L’avere cura è una questione strettamente legata al tempo: avere tempo di dedicarsi a qualche cosa, ma anche saper utilizzare molto bene il tempo a disposizione per fare qualche cosa bene. Solo che quando ci si dedica con cura a qualsiasi cosa il tempo si dilata: ve ne siete mai accorti?

A voi cosa viene in mente quando si parla dell’avere cura? Io vedo mani sapienti che curano le piante (cosa che non so assolutamente fare), o che si dedicano alla cura degli altri (cura non solo di persone bisognose, perché malate o qualcosa di simile, ma anche cure definite “estetiche” che spesso fanno molto più bene all’anima che al corpo: se trovate un centro che sa prendersi bene cura di voi vi farà davvero molto bene!), o che si dedicano a costruire qualcosa di bello, come le mani che intrecciano fili colorati nella tessitura, nel ricamo, nella confezione di un abito…

E poi c’è la cura dell’anima, strettamente legata al corpo: viene consigliato anche a chi è giù di corda di uscire a passeggiare in mezzo alla natura, stare al sole -che non fa male: la serotonina ci serve per sorridere di più!; cantare (canta che ti passa) o ridere (ridi che ti passa): a me piace il cabaret, ad esempio, e quando riesco mi regalo uno spettacolo comico, ma anche un bel concerto! Insomma, circondarsi di bellezza: a noi occidentali in fondo piace pensare che l’arte sia legata alla bellezza e anche se nel Novecento in campo artistico tutto si è rivoluzionato, e probabilmente ce n’era bisogno, di fronte alla bellezza non ce n’è per nessuno. Altrimenti come giustificare che tutto il mondo vuole assolutamente andare a vedere dal vivo la reggia di Caserta o la Monnalisa?

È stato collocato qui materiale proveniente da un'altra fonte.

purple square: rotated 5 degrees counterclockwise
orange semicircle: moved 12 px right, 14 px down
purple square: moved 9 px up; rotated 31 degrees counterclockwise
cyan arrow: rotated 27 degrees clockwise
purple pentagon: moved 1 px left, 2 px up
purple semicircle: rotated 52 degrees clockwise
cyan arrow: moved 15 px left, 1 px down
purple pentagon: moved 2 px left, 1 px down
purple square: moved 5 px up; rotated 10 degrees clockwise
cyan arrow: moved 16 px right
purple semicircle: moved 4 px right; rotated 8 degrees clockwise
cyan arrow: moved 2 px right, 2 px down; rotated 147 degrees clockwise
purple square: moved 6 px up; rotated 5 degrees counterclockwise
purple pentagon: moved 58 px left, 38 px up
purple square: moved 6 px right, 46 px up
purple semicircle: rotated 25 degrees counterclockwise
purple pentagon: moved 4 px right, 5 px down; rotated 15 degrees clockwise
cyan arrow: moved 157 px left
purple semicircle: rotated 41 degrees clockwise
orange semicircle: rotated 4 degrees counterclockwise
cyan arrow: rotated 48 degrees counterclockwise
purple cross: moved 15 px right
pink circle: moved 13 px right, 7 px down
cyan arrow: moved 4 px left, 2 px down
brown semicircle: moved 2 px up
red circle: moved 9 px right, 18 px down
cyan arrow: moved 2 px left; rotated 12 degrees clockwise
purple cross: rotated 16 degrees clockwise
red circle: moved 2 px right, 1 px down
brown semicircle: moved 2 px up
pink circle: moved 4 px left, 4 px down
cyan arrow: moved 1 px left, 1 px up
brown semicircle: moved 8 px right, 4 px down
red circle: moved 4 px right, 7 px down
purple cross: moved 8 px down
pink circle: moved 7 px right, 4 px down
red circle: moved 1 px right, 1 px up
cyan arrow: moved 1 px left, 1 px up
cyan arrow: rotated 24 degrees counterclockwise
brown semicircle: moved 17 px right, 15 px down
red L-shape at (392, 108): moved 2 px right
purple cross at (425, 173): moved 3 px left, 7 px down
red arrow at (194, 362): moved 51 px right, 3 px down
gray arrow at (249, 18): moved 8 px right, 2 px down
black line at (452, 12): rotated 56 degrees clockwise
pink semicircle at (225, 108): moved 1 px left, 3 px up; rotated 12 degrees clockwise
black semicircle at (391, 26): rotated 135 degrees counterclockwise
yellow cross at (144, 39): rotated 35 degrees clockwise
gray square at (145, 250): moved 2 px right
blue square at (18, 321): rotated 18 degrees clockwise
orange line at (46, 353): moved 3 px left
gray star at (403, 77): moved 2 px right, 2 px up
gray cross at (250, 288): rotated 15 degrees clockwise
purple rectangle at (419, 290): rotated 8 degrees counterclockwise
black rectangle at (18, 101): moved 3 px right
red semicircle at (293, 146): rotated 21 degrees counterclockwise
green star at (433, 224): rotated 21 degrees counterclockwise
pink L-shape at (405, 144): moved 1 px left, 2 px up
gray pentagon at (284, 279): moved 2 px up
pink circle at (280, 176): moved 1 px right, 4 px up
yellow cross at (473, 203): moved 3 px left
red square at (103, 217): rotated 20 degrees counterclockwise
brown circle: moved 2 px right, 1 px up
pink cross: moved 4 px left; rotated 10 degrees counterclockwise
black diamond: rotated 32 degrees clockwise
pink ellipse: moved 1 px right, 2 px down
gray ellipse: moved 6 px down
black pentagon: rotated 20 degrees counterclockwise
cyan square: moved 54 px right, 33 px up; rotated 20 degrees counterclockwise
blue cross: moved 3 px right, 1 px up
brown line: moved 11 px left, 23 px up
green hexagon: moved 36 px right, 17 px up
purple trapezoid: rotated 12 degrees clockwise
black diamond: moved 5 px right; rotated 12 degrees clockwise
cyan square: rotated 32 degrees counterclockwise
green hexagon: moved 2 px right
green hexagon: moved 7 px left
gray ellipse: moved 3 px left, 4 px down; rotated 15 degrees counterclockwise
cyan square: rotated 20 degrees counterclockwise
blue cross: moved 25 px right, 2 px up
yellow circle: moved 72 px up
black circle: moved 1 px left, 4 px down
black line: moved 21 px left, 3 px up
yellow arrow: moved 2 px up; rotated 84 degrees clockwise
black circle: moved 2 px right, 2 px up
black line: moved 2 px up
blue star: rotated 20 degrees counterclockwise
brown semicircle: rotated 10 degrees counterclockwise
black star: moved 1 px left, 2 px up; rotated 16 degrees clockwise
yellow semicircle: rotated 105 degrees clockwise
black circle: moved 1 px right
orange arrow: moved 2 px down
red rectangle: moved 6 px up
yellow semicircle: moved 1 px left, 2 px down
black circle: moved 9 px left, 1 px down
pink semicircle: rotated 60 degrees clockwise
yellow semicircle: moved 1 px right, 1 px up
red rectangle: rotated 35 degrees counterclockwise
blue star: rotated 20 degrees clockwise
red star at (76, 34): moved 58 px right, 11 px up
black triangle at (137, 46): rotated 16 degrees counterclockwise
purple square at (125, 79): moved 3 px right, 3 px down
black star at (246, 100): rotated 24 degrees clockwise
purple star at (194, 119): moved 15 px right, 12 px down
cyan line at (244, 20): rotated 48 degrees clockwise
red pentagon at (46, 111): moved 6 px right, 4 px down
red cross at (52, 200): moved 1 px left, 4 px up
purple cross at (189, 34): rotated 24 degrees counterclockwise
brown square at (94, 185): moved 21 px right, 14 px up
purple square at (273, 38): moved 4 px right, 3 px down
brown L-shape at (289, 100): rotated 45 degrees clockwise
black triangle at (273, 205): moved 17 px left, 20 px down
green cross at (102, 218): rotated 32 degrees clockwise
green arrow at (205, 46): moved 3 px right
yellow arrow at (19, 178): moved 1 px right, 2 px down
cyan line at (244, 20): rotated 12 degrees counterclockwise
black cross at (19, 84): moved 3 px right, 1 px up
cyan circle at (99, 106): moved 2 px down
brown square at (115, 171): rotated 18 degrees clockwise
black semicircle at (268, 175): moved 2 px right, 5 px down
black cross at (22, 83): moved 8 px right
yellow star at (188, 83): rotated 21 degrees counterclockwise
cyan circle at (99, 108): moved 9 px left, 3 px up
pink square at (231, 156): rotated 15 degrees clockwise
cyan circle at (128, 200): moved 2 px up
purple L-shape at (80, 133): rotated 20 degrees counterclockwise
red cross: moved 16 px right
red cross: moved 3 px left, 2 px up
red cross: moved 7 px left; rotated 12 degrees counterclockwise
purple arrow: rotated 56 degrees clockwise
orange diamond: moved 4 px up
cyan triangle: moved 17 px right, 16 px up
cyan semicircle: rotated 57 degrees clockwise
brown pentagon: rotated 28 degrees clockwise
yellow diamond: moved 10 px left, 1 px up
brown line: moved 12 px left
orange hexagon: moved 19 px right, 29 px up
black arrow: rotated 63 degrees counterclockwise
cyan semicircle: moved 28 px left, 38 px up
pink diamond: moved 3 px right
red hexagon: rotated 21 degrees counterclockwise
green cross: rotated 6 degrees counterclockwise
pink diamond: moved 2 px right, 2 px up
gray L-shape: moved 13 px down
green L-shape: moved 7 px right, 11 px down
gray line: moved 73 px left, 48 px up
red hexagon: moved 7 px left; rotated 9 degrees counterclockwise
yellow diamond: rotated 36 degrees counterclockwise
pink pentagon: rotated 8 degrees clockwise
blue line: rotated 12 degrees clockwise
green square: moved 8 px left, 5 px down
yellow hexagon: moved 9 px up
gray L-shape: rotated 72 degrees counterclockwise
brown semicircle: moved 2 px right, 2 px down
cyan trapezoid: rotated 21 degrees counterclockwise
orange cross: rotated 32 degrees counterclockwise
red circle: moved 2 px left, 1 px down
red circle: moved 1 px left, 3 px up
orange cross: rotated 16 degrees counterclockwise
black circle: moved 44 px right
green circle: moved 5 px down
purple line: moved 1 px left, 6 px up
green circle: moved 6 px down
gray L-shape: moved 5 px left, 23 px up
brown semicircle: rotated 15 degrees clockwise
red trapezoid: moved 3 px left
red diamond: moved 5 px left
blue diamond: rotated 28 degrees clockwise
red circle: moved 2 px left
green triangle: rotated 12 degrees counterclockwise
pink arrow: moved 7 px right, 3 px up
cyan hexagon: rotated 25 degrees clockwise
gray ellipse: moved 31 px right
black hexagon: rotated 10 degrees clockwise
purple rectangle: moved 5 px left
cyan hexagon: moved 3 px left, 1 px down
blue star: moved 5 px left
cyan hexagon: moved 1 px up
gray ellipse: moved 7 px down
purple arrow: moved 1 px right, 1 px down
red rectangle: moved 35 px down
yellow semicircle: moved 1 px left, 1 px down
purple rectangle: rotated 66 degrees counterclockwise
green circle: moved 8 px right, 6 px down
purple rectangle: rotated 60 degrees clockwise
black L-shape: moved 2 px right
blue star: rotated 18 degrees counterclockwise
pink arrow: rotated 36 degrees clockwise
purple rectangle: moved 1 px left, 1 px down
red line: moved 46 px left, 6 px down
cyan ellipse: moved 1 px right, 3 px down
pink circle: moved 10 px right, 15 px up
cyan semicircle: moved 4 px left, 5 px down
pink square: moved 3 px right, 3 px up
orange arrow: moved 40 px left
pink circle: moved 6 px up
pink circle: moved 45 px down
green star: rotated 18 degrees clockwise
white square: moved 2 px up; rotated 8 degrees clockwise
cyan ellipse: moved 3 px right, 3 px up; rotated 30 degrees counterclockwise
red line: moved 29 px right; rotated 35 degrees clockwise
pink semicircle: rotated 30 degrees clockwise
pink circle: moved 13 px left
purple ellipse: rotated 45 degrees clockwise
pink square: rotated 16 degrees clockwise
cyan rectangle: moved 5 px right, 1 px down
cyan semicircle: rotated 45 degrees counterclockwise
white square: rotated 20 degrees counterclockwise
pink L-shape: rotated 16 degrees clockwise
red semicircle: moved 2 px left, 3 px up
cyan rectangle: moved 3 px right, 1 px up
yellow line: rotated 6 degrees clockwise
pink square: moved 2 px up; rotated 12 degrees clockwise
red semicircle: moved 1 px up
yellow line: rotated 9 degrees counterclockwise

L’avere cura mi riporta a tanti anni fa quando ho avuto studenti e studentesse che curavano non solo i contenuti degli elaborati per le verifiche, ma anche il modo di presentarli, aggiungendovi illustrazioni colorate, scegliendo carte pregiate, disegnando copertine. Non li ricorderei piacevolmente se si fossero limitati a questo, ma dava un valore aggiunto ai contenuti e si poteva benissimo leggere come: ci tengo a fare una cosa fatta bene, anche bella non solo “buona”.  È un po’ lo stesso concetto di presentare un bel piatto, da gustare prima con gli occhi e poi con il palato: se non è buono la delusione sarebbe molto più evidente, ma la cura della presentazione di solito si accompagna a quella della ricetta, dalla selezione degli ingredienti agli accostamenti degli stessi.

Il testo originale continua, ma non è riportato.